No inducement to switch to PPP/C – Gillian Burton

By Marcelle Thomas

Former president of the Guyana Trades Union Congress (GTUC), Gillian Burton, says she was not induced to switch allegiance from the PNCR to the PPP/C and she does not expect any rewards.

“There is no soup drinking as many might say … no gifts offered. It became my private, my personal decision to endorse the PPP/C. There was no tokenism in it. …no gifts offered. There were no promises made. I am just like any ordinary citizen utilizing my democratic right to choose,” Burton declared.

Gillian Burton

“After doing my own analysis, the best party right now if you are going to go into an election, for me, is the PPP/Civic,” she said, adding that her decision emerged out of extensive analysis of the views of politicians and other persons on various boards and committees she sat on.

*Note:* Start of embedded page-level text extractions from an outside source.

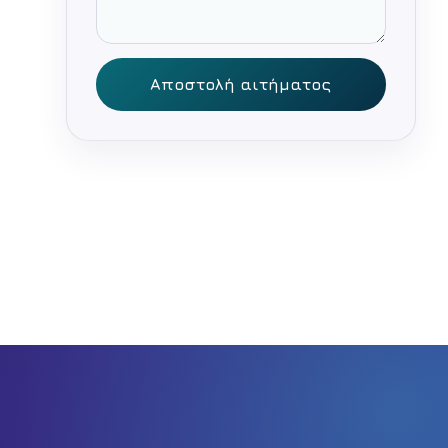
Αποστολή αιτήματος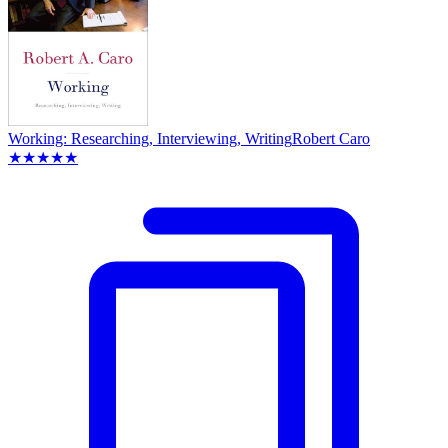
Working: Researching, Interviewing, Writing
Robert Caro
★★★★★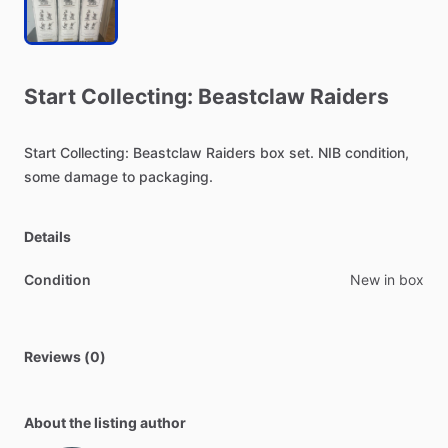
Start
Collecting:
Beastclaw
Raiders
Start
Collecting:
Beastclaw
Raiders
box
set.
NIB
condition,
some
damage
to
packaging.
Details
Condition
New in box
Reviews (0)
About the listing author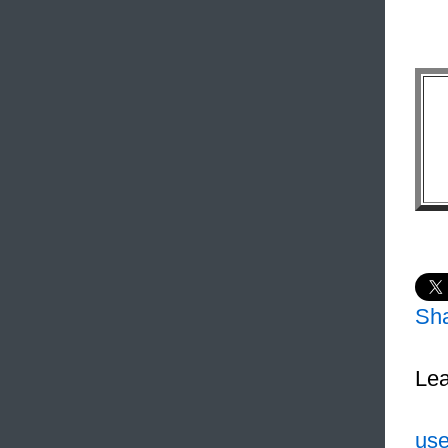
Sh
Lea
use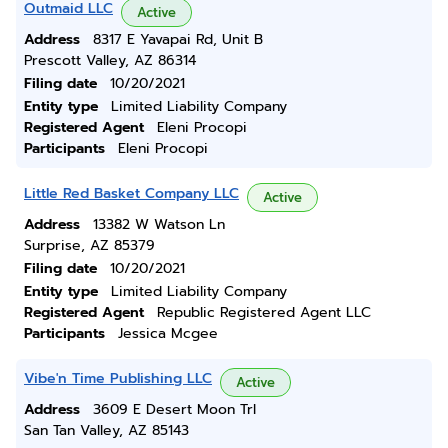
Outmaid LLC
Active
Address
8317 E Yavapai Rd, Unit B
Prescott Valley, AZ 86314
Filing date
10/20/2021
Entity type
Limited Liability Company
Registered Agent
Eleni Procopi
Participants
Eleni Procopi
Little Red Basket Company LLC
Active
Address
13382 W Watson Ln
Surprise, AZ 85379
Filing date
10/20/2021
Entity type
Limited Liability Company
Registered Agent
Republic Registered Agent LLC
Participants
Jessica Mcgee
Vibe'n Time Publishing LLC
Active
Address
3609 E Desert Moon Trl
San Tan Valley, AZ 85143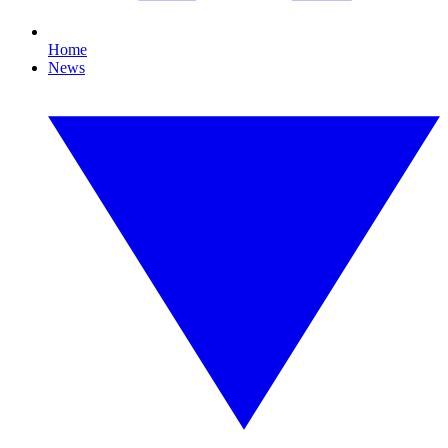
Home
News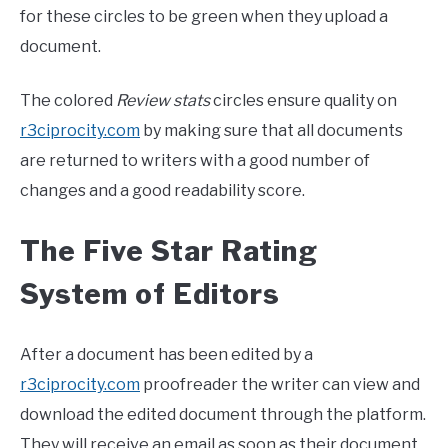
for these circles to be green when they upload a
document.
The colored
Review stats
circles ensure quality on
r3ciprocity.com
by making sure that all documents
are returned to writers with a good number of
changes and a good readability score.
The Five Star Rating
System of Editors
After a document has been edited by a
r3ciprocity.com
proofreader the writer can view and
download the edited document through the platform.
They will receive an email as soon as their document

Burton was first spotted by the media and other persons at the PPP/C’s second campaign rally held two weeks ago in Kitty; she was wearing a party t-shirt. “Many were surprised even persons from the PPP/C were surprised to see me on the platform in Kitty but it shows and, like I said then, I was there and am here because of issues and am not afraid to publicly say so,” she said.

Apart from restating that she believed the governing party has the best policies and programmes to take Guyana forward, Burton flayed the other main opponents for only giving lip-service to women’s issues such as equality in the workplace among numerous others that she passionately describes as being dear to her heart.

“I’ve had the opportunity to question the politicians on women’s issues. They put us on a list and then you don’t see us in Parliament. When you question them it’s as if you are just questioning another man; not a politician who has a plan to take women forward in a country where we are talking about empowerment and women development.”

Burton, a member of the Women and Gender Equality Commission, expressed grave disappointment with the opposition coalition A Partnership for National Unity (APNU) for backtracking on presidential candidate, David Granger’s preference for a female prime ministerial candidate.

“He [Granger] promised a woman as his running mate now he has back pedalled. It shows him as a politician not capable to living up to simple promises… to the women of the PNC it was a grave disappointment because there were many capable.”

Asked about embracing a party that only months ago she had chastised and deemed discriminatory and anti-worker Burton replied, “Gillian Burton would embrace the PPP/C even after months ago that I said were anti-worker because they were my convictions at that time… Those critical comments I made, that was what I saw at that time and that was how I felt. What I saw hasn’t changed totally. However, embracing now I am given a chance to discuss and possibly eradicate the aggrieved issues with the current party whom I know will listen.”

Asked if she had discussed or planned to discuss those issues with the PPP/C she said she had not tackled them with the PPP/C’s respective representatives just yet. However, she added that in her capacity as a member of civil society she would engage the current administration on the very issues should it be given another term in office.

Asked for her personal assessment of the coalition APNU and the AFC she said that the former was unimpressive and the latter a confused party.

The reason for her vocal criticism of the APNU’s “impotent militancy” is because her choice for president while under the PNCR was former shadow finance minister, Winston Murray. After his passing, she explained, she wanted to leave the PNCR but was “cajoled” into staying “for the good of the party”. She said she could not be persuaded after David Granger was chosen as the presidential candidate.

Burton said she could never embrace Granger’s candidacy because he lacks charisma and the personality needed for such an important position as president of a nation. “It is public knowledge that I have never embraced David Granger. I don’t see him as presidential material at all. I cannot sell him. Being in the party and actively working in the frontlines I never saw him reaching out to anyone. You have to meet the people. Those are qualities of a president. I saw him as an introvert. He never spoke to other members just kept to himself; and even me he would pass straight.”

Then there is the issue of APNU not having many youths on its leadership team. “I am very critical of them as a party that is about change and futurism. I was looking for younger persons who can give a good ten years to the party. Politics is hard work and it can tell on you after reaching a certain age. You need just a few older persons in the interim to bring up ranks not the majority at that geriatric age as in the APNU,” she said.

The AFC, Burton said, was “a confused” party. “One day you would see the Alliance For Change say this, the next they say that, it seems they are not sure what they are about,” she said, adding “even their leaders are confused Trotman said one day he’ll step down and Sheila Holder was there then out of the blue he is back.” When reminded that Trotman re-entered the elections contest because of Holder’s illness, Burton said she was still confused about leadership changes and that party’s policies.

On the issue of corruption in Guyana, Wikileaks and Roger Khan’s alleged involvement with the government, Burton categorically stated that she would not respond to issues about which she had no concrete information. That, she felt, was best dealt with by persons who have inside knowledge of those cases and could thus answer with pellucid clarity.

Pointing out that she was at peace with the decision that she had made, she said she tries to persuade friends and  undecided voters who she encounters to choose the PPP/C, which she feels “is the only political party in Guyana that has sound policies on workers, women’s and developmental issues”.